■ **What the task requires**: Scan the data, and whenever a line contains "Jasa", copy it.
(Excerpted data Opens)
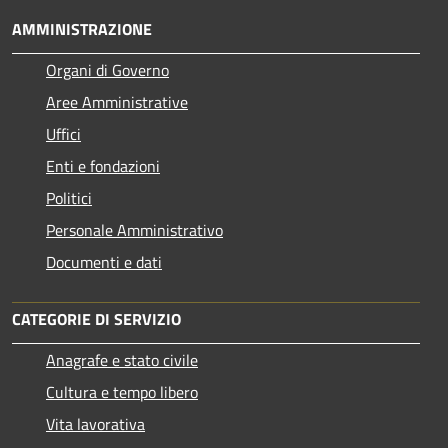
AMMINISTRAZIONE
Organi di Governo
Aree Amministrative
Uffici
Enti e fondazioni
Politici
Personale Amministrativo
Documenti e dati
CATEGORIE DI SERVIZIO
Anagrafe e stato civile
Cultura e tempo libero
Vita lavorativa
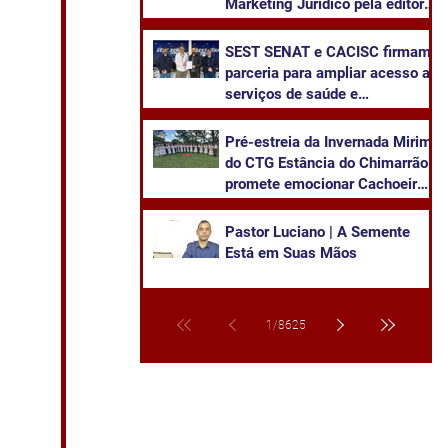
Marketing Jurídico pela editora
Juruá
SEST SENAT e CACISC firmam
parceria para ampliar acesso a
serviços de saúde e
capacitação
Pré-estreia da Invernada Mirim
do CTG Estância do Chimarrão
promete emocionar Cachoeira
neste sábado
Pastor Luciano | A Semente
Está em Suas Mãos
1
/
8625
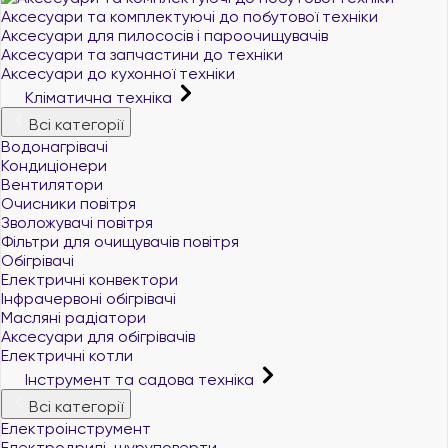
Аксесуари та комплектуючі до побутової техніки
Аксесуари для пилососів і пароочищувачів
Аксесуари та запчастини до техніки
Аксесуари до кухонної техніки
Кліматична техніка
Всі категорії
Водонагрівачі
Кондиціонери
Вентилятори
Очисники повітря
Зволожувачі повітря
Фільтри для очищувачів повітря
Обігрівачі
Електричні конвектори
Інфрачервоні обігрівачі
Масляні радіатори
Аксесуари для обігрівачів
Електричні котли
Інструмент та садова техніка
Всі категорії
Електроінструмент
Електродрилі, шуруповерти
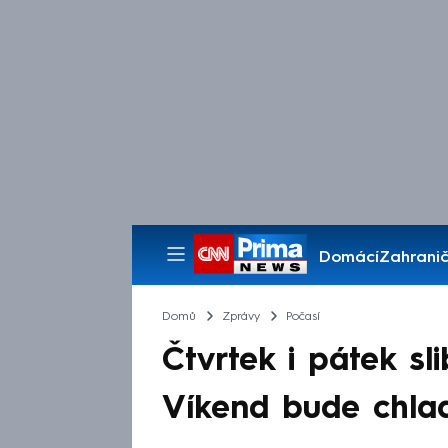
Domácí
Zahranič
Pořady
Domů
Zprávy
Počasí
Čtvrtek i pátek sli
Víkend bude chlad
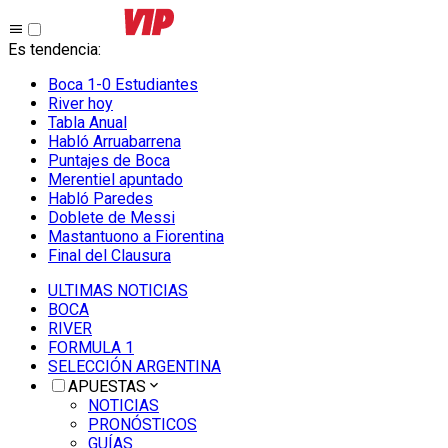
Es tendencia
:
Boca 1-0 Estudiantes
River hoy
Tabla Anual
Habló Arruabarrena
Puntajes de Boca
Merentiel apuntado
Habló Paredes
Doblete de Messi
Mastantuono a Fiorentina
Final del Clausura
ULTIMAS NOTICIAS
BOCA
RIVER
FORMULA 1
SELECCIÓN ARGENTINA
APUESTAS
NOTICIAS
PRONÓSTICOS
GUÍAS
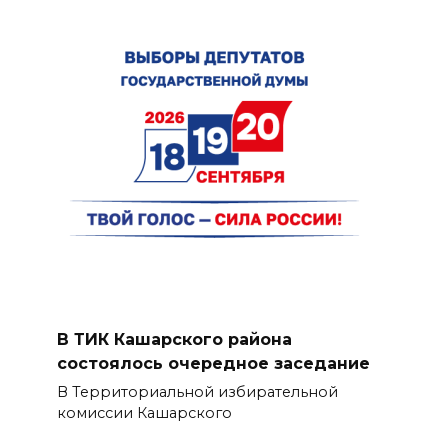
В ТИК Кашарского района
состоялось очередное заседание
В Территориальной избирательной
комиссии Кашарского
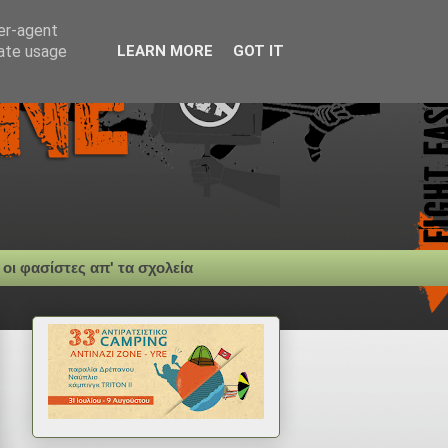
ser-agent
rate usage
LEARN MORE
GOT IT
 οι φασίστες απ' τα σχολεία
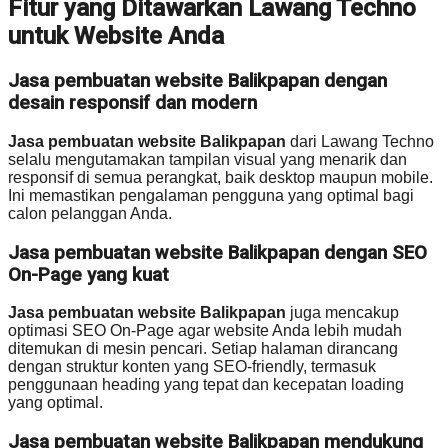
Fitur yang Ditawarkan Lawang Techno
untuk Website Anda
Jasa pembuatan website Balikpapan dengan
desain responsif dan modern
Jasa pembuatan website Balikpapan
dari Lawang Techno
selalu mengutamakan tampilan visual yang menarik dan
responsif di semua perangkat, baik desktop maupun mobile.
Ini memastikan pengalaman pengguna yang optimal bagi
calon pelanggan Anda.
Jasa pembuatan website Balikpapan dengan SEO
On-Page yang kuat
Jasa pembuatan website Balikpapan
juga mencakup
optimasi SEO On-Page agar website Anda lebih mudah
ditemukan di mesin pencari. Setiap halaman dirancang
dengan struktur konten yang SEO-friendly, termasuk
penggunaan heading yang tepat dan kecepatan loading
yang optimal.
Jasa pembuatan website Balikpapan mendukung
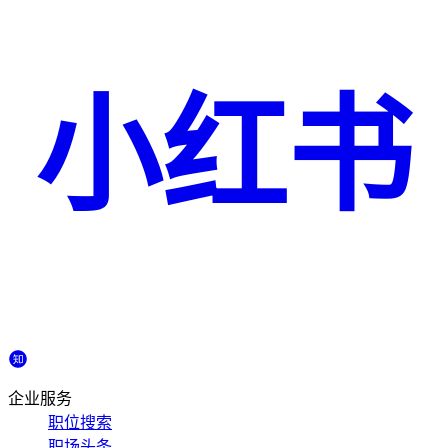
小红书
企业服务
职位搜索
职场头条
(Excerpted data Closes)
■ **Output for this task**:
Jasa pembuatan website Balikpapan dengan
Jasa pembuatan website Balikpapan
Jasa pembuatan website Balikpapan dengan SEO
Jasa pembuatan website Balikpapan
Jasa pembuatan website Balikpapan mendukung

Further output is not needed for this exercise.